The preferred associated system for so adjusting pinch force FP is shown in FIG. 1. Here, it will be understood that an edge detector unit 2-1 is used to detect the inter-document spacing in known fashion (e.g., by sensing when the trailing edge of the previous document passes, then sensing when the leading-edge of the next document passes, and timing the interval in known fashion). An output (e.g., "s sec.") from detector 2-1 is preferably applied to a logic unit 2-3 which, in known fashion, converts this output to a gap dimension (e.g., at prevailing transport speed of 100 inches/sec., a lapse of s seconds (e.g., here five) might translate to a "gap" of 5 inches).
This unit 2-3 would also compute the "deviation" from "nominal" that this gap measurement represents (e.g., if 4" is nominal value, unit 2-3 would output "+1 inches" representing gap deviation; whereas if 6" were the norm, the output would be "-1 inches". Then, this "gap deviation output" from unit 2-3 is applied to a force control unit 2-5 to cause motor 1-M to step sufficient to increase/decrease this gap to restore the "nominal" gap value.
A preferred algorithm for implementing the foregoing is given in FIG. 3. Here, the entry step 3-1 asks for the detected dimension of the upcoming interdocument gap, and for a comparison (step 3-2) with the prescribed, "nominal" gap. If there is "No Deviation" (see "YES") then no change in pinch-force is called-for.
If there "is a Deviation", the query (step 3-3) becomes "Is the Deviation greater ("YES"), then go to step 3-4A and INCREASE pinch force Fp); i.e., control Motor 1-M to thrust pinch roller 1-3P TOWARD roller 1-3D); but if the DEVIATION is LESS "No"), then go to step 3-4B and DECREASE FP (i.e., control Motor 1-M to pull pinch roller 1-3P AWAY from roller 1-3D)
It will be apparent that any aforedescribed invention is apt for effecting the objects mentioned; e.g., to adjust inter-document gap with variable-speed transport means disposed intermediate the input (feed-end) and output (use-stations) of a transport path; e.g., to correct occasional small gap variations that may occur due to improper feed-in or from document slip at initial upstream mechanisms.

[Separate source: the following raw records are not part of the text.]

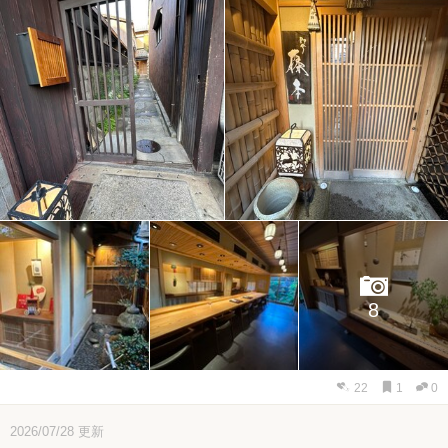
8
22
1
0
2026/07/28
更新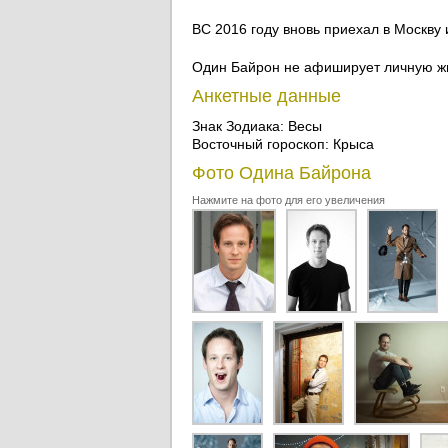
ВС 2016 году вновь приехал в Москву 
Один Байрон не афиширует личную жи
Анкетные данные
Знак Зодиака: Весы
Восточный гороскоп: Крыса
Фото Одина Байрона
Нажмите на фото для его увеличения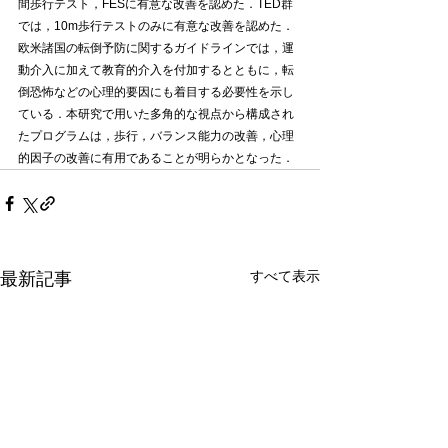
間歩行テスト，FESに有意な改善を認めた．TED群
では，10m歩行テストのみに有意な改善を認めた．
欧米諸国の転倒予防に関するガイドラインでは，運
動介入に加えて教育的介入を付加するとともに，転
倒恐怖などの心理的要因にも着目する必要性を示し
ている．本研究で用いた多角的な視点から構成され
たプログラムは，歩行，バランス能力の改善，心理
的因子の改善に有用であることが明らかとなった．
すべて表示
最新記事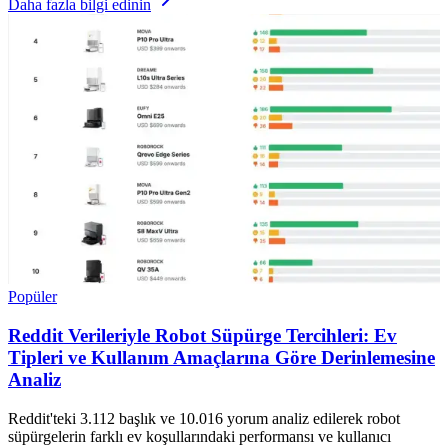
Daha fazla bilgi edinin
Popüler
Reddit Verileriyle Robot Süpürge Tercihleri: Ev
Tipleri ve Kullanım Amaçlarına Göre Derinlemesine
Analiz
Reddit'teki 3.112 başlık ve 10.016 yorum analiz edilerek robot
süpürgelerin farklı ev koşullarındaki performansı ve kullanıcı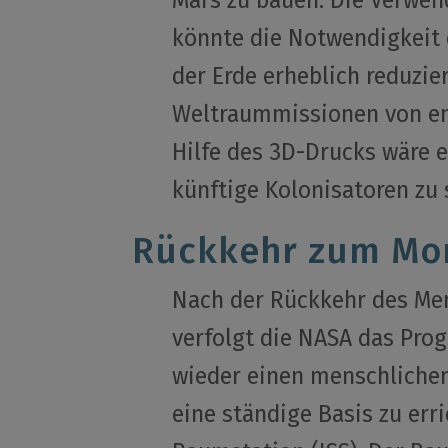
Mars zu bauen. Die Verwen
könnte die Notwendigkeit 
der Erde erheblich reduz
Weltraummissionen von en
Hilfe des 3D-Drucks wäre 
künftige Kolonisatoren zu 
Rückkehr zum Mo
Nach der Rückkehr des Me
verfolgt die NASA das Prog
wieder einen menschlichen
eine ständige Basis zu err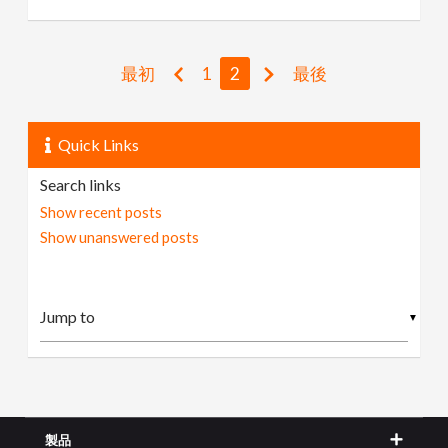
最初
1
2
最後
Quick Links
Search links
Show recent posts
Show unanswered posts
▼
製品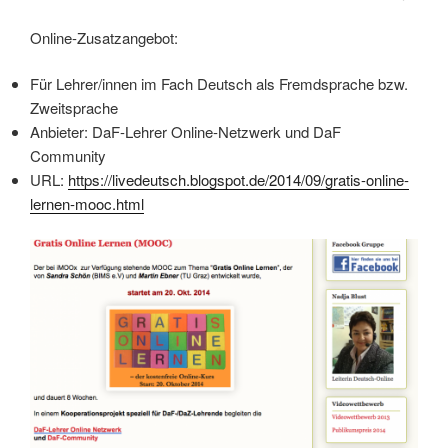
Online-Zusatzangebot:
Für Lehrer/innen im Fach Deutsch als Fremdsprache bzw.
Zweitsprache
Anbieter: DaF-Lehrer Online-Netzwerk und DaF
Community
URL:
https://livedeutsch.blogspot.de/2014/09/gratis-online-
lernen-mooc.html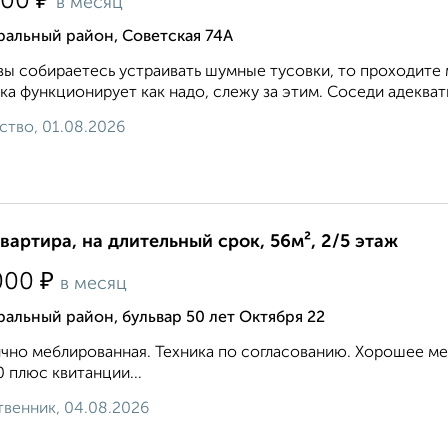
₽
000
в месяц
ральный район, Советская 74А
вы собираетесь устраивать шумные тусовки, то проходите 
ка функционирует как надо, слежу за этим. Соседи адекватн
ство, 01.08.2026
квартира, на длительный срок, 56м², 2/5 этаж
₽
000
в месяц
альный район, бульвар 50 лет Октября 22
чно меблированная. Техника по согласованию. Хорошее м
 плюс квитанции...
венник, 04.08.2026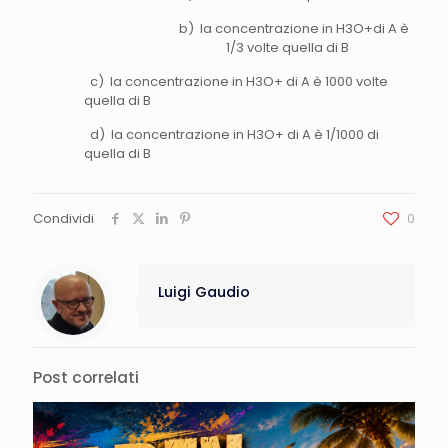
b) la concentrazione in H3O+di A è
1/3 volte quella di B
c) la concentrazione in H3O+ di A è 1000 volte
quella di B
d) la concentrazione in H3O+ di A è 1/1000 di
quella di B
Condividi
0
Luigi Gaudio
Post correlati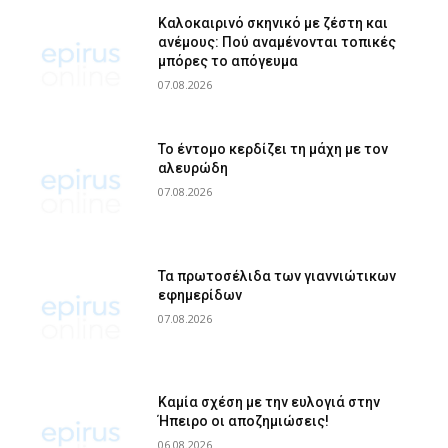
Καλοκαιρινό σκηνικό με ζέστη και
ανέμους: Πού αναμένονται τοπικές
μπόρες το απόγευμα
07.08.2026
Το έντομο κερδίζει τη μάχη με τον
αλευρώδη
07.08.2026
Τα πρωτοσέλιδα των γιαννιώτικων
εφημερίδων
07.08.2026
Καμία σχέση με την ευλογιά στην
Ήπειρο οι αποζημιώσεις!
06.08.2026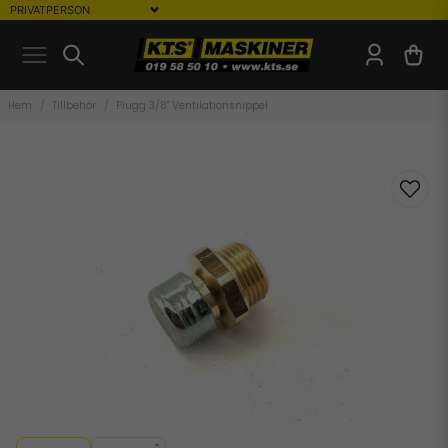
Hem
Tillbehör
Plugg 3/8" Ventilationsnippel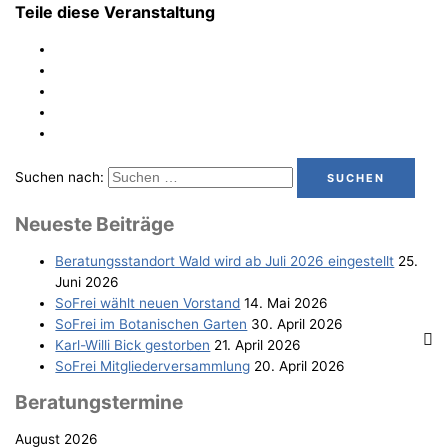
Teile diese Veranstaltung
Suchen nach:
Neu­es­te Beiträge
Bera­tungs­stand­ort Wald wird ab Juli 2026 eingestellt
25.
Juni 2026
SoFrei wählt neu­en Vorstand
14. Mai 2026
SoFrei im Bota­ni­schen Garten
30. April 2026
Karl-Wil­li Bick gestorben
21. April 2026
SoFrei Mit­glie­der­ver­samm­lung
20. April 2026
Bera­tungs­ter­mi­ne
August 2026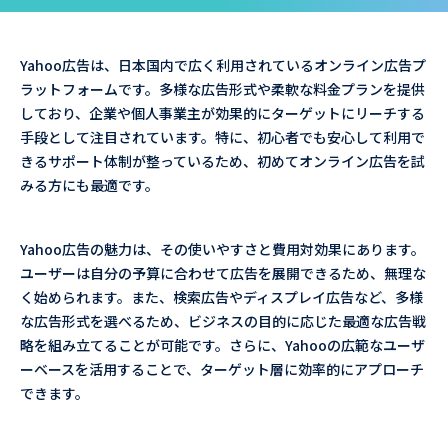
Yahoo広告は、日本国内で広く利用されているオンライン広告プ
ラットフォームです。多様な広告形式や柔軟な料金プランを提供
しており、企業や個人事業主が効果的にターゲットにリーチする
手段として注目されています。特に、初心者でも安心して利用で
きるサポート体制が整っているため、初めてオンライン広告を試
みる方にも最適です。
Yahoo広告の魅力は、その使いやすさと費用対効果にあります。
ユーザーは自分の予算に合わせて広告を展開できるため、無理な
く始められます。また、検索広告やディスプレイ広告など、多様
な広告形式を選べるため、ビジネスの目的に応じた最適な広告戦
略を組み立てることが可能です。さらに、Yahooの広範なユーザ
ーベースを活用することで、ターゲット層に効率的にアプローチ
できます。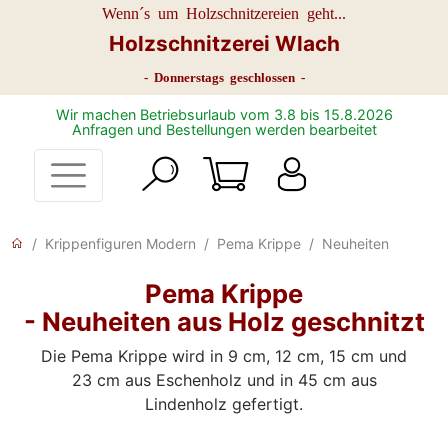
Wenn´s um Holzschnitzereien geht...
Holzschnitzerei Wlach
- Donnerstags geschlossen -
Wir machen Betriebsurlaub vom 3.8 bis 15.8.2026
Anfragen und Bestellungen werden bearbeitet
Krippenfiguren Modern
Pema Krippe
Neuheiten
Pema Krippe
- Neuheiten aus Holz geschnitzt
Die Pema Krippe wird in 9 cm, 12 cm, 15 cm und
23 cm aus Eschenholz und in 45 cm aus
Lindenholz gefertigt.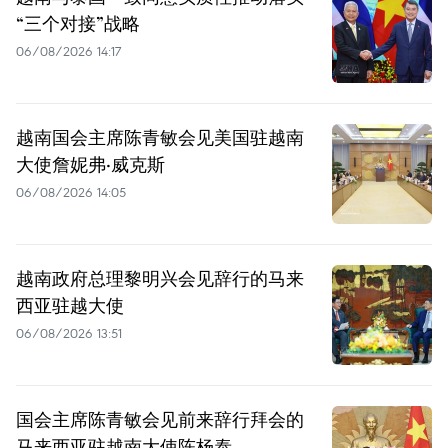
“三个对接”战略
06/08/2026 14:17
越南国会主席陈青敏会见美国驻越南
大使詹妮弗·威克斯
06/08/2026 14:05
越南政府总理黎明兴会见辞行的马来
西亚驻越大使
06/08/2026 13:51
国会主席陈青敏会见前来辞行拜会的
马来西亚驻越南大使陈杨泰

It will be evident that this spacing correction is performed by automatically changing transport speed (accelerate/decelerate) at an "intermediate" transport segment preferably while a document is being advanced (e.g., by feed array). Workers will recognize that since rollers, etc. in the initial transport segment often necessarily have large inertias (e.g., because of their specific functions, such as aligning or feeding), these inertias make it impractical, or difficult, to decelerate documents therewith by way of correcting (increasing/decreasing) document-spacing. Accordingly, this is better done with an "upstream", "intermediate" transport segment, as here described.
Of course, many modifications to the preferred embodiment described previously are possible without departing from the spirit of the present invention. For example, there are many different ways to provide controls as described in the present invention, and it is not limited to the particular types of sensors or the particular types of advance means. As a further example, the feedback control in its preferred embodiment is described as a software algorithm, but it is well known that the same functions can be accomplished using known hardware. Additionally, some features of the present invention can be used to advantage without the corresponding use of other features.
Accordingly, the description of the preferred embodiment should be to be considered as including all possible modifications and variations coming within the scope of the invention as defined by the appended claims.